### EXERCISE DESCRIPTION
Write out the full listing exactly as given, minus the images.

### EXTRACTED INFORMATION
'''

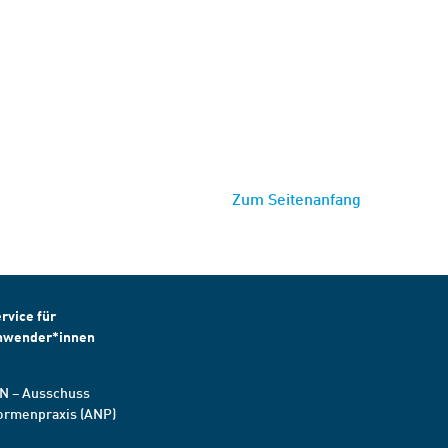
Zum Seitenanfang
rvice für
nwender*innen
N – Ausschuss
ormenpraxis (ANP)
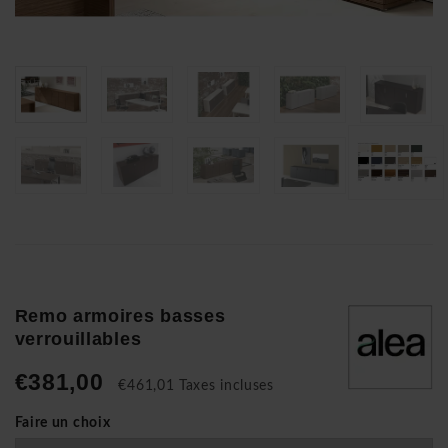
Remo armoires basses
verrouillables
€381,00
€461,01 Taxes incluses
Faire un choix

'''

### SOLUTION
Zum Seitenanfang
rvice für
nwender*innen
N – Ausschuss
ormenpraxis (ANP)
Remo armoires basses
verrouillables
€381,00
€461,01 Taxes incluses
Faire un choix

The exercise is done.